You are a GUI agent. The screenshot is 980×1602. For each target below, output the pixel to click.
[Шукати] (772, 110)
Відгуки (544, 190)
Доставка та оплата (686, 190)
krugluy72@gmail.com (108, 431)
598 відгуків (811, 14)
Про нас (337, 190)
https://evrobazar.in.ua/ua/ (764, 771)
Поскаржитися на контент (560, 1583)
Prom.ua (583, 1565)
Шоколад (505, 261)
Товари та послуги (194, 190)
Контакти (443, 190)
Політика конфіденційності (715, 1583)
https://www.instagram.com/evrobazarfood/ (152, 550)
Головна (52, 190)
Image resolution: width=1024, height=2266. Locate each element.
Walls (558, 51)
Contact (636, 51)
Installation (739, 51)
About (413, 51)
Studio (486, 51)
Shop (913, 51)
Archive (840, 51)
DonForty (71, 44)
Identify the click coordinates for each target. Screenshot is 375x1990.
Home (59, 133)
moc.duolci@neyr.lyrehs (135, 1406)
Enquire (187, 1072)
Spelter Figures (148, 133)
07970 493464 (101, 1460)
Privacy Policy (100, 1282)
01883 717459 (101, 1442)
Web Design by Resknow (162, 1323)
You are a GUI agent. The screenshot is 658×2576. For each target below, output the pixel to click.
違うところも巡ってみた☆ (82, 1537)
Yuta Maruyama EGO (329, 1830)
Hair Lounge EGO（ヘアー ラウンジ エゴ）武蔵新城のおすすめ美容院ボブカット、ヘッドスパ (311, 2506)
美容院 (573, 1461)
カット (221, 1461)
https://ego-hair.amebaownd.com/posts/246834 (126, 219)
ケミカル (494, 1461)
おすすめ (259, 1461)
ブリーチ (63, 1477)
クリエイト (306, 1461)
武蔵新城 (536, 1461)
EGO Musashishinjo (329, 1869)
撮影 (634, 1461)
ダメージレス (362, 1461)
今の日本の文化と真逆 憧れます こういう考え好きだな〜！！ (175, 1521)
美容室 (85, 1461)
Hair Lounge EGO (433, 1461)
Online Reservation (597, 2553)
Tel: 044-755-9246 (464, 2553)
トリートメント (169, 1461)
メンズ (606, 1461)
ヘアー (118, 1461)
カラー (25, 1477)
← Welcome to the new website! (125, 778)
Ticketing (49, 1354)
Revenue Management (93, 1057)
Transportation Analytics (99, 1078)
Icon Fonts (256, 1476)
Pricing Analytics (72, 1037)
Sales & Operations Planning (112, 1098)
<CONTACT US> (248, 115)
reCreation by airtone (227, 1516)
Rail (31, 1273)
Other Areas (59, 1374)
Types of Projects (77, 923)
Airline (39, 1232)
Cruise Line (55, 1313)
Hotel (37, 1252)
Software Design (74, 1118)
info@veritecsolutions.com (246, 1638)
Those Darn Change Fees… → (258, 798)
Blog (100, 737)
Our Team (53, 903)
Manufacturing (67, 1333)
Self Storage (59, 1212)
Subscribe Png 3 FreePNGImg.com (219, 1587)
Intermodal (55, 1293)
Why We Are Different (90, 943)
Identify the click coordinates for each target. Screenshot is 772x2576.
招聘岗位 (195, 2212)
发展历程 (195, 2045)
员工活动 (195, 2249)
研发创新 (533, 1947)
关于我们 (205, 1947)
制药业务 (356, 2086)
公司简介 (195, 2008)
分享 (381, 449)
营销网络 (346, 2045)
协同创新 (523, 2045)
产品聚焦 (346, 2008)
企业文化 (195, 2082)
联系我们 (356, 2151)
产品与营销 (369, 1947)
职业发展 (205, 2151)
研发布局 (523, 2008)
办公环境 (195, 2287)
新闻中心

#### What is being asked
Given the data above, transcribe exactly the lines from the one containing "美容室 (85, 1461)" down to the one containing "Our Team (53, 903)", and no others.

#### Exercise solution
美容室 (85, 1461)
Hair Lounge EGO (433, 1461)
Online Reservation (597, 2553)
Tel: 044-755-9246 (464, 2553)
トリートメント (169, 1461)
メンズ (606, 1461)
ヘアー (118, 1461)
カラー (25, 1477)
← Welcome to the new website! (125, 778)
Ticketing (49, 1354)
Revenue Management (93, 1057)
Transportation Analytics (99, 1078)
Icon Fonts (256, 1476)
Pricing Analytics (72, 1037)
Sales & Operations Planning (112, 1098)
<CONTACT US> (248, 115)
reCreation by airtone (227, 1516)
Rail (31, 1273)
Other Areas (59, 1374)
Types of Projects (77, 923)
Airline (39, 1232)
Cruise Line (55, 1313)
Hotel (37, 1252)
Software Design (74, 1118)
info@veritecsolutions.com (246, 1638)
Those Darn Change Fees… → (258, 798)
Blog (100, 737)
Our Team (53, 903)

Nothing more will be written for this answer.